Free agency came about only last year, and not because of pressure by the players’ union but because the owners thought they needed to change the dynamics of the leagues to compete for fan support with the popular new professional soccer league, which has a free-agent provision. Players are not eligible until they serve 10 full seasons at the major league level.

Instead of the mass exodus of players we have seen in the U.S., only four of the 59 eligible players signed with new teams. The response of Manabu Kitabeppu, a veteran pitcher with the Hiroshima Carp, was typical. “I have an obligation to Hiroshima,” he said. “Japan can not simply adopt the business ways of the Americans.” The Seibu Lions pitching ace, Kimiyasu Kudo, added, “I’m too attached to this team to go anywhere else.”

Former U.S. major leaguers who play in Japan invariably argue that Japanese players are letting themselves be used by management. And in Americans terms, perhaps they are. Despite the widespread popularity of the game (annual attendance of 20 million, nightly nationwide telecasts with high ratings), the average player’s salary is only one-third that of the U.S. big leagues. Less than 10 percent of the players make over a million dollars — money which, in price-inflated Japan, does not go nearly as far as it does in America.

Moreover, Japanese players have to work a lot harder for their paychecks. They practice on travel days and off days; there is a month-long post-season autumn camp and compulsory “voluntary training” in January. They must also subject themselves to the paternalistic rule of the front office, which frowns on player agents and multi-year contracts, and controls all player endorsements. The 20-year-old Tokyo Giants’ star Hideki Matsui even needed permission to begin driving his car to and from the stadium.

Yet few Japanese players are protesting. Although their union has expressed a desire for higher pay, better pension benefits and a quicker road to free agency (and has shown support for the striking U.S. players), it is clear that money is not the only important thing to them. The team is like a household. Trades are rare and a player’s association with a club often does end when his playing days are over — most teams are owned by large corporations that find a place for ex-players.

Many players are driven by a need to belong. “Baseball is a world of duty and humanity,” said Hiromichi Ishige, captain of the Seibu Lions. “To evaluate oneself just by money and sell oneself at the highest price, that’s business.”

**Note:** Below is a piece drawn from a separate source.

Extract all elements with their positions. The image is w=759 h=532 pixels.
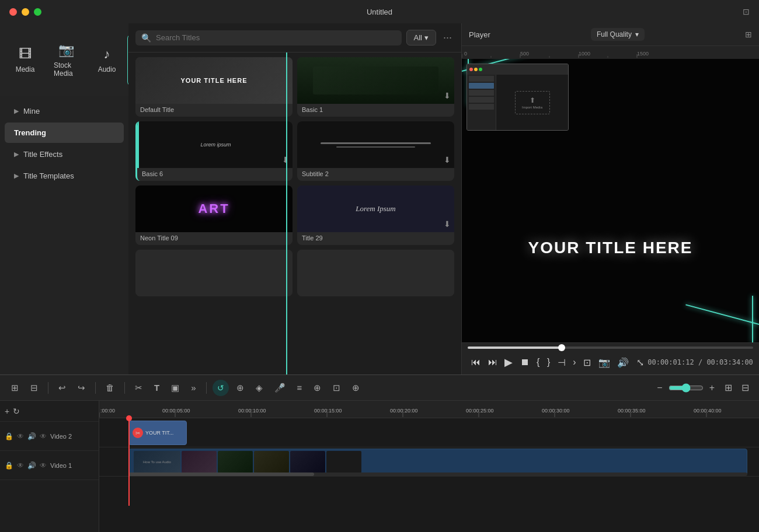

Such sentiments appear to be supported by the public. Nikkan Gendai, a tabloid, used a blaring headline to compare the U.S. player’s association to old time unions that demanded money even if it meant bankrupting the company.

With the possibility of the U.S. strike extending into next season, there is talk of big-name American free agents looking to Japan. Paul O’Neill, the New York Yankee, has already expressed his interest. Others are sure to follow, as American agents have been flooding Japan with inquiries. A recent issue of Shukan Besuboru (Weekly Baseball) carried a feature on the “free agent refugees” expected to land on Japan’s shores in 1995.

Fading American big leaguers have long been a fixture here; there is a limit of three per team. In general, they are better reimbursed than their Japanese teammates and a source of resentment if, as is often the case, the performance does not match the income. The former Detroit Tiger slugger Rob Deer signed a record $2.7 million contract in 1994, only to find himself unable to hit Japanese pitching. He was released in mid-season with a batting average of .151.

Now, with many cash-rich Japanese owners — the large corporations use the teams as public relations vehicles — ready to splurge on top American talent, the gap between American and Japanese salaries will grow bigger.

The logical question for Americans is, Will that be enough to finally spur the union to action? Will Japanese free agents take the unprecedented step of trying their hand in the U.S.? Most Japanese observers think not. “I can’t think of anything that will make them do that,” said Kozo Abe, the sports editor of the daily Yukan Fuji. “They might not like the situation, but it’s just not the Japanese way to make waves.” Would that the American players thought that way too, from time to time.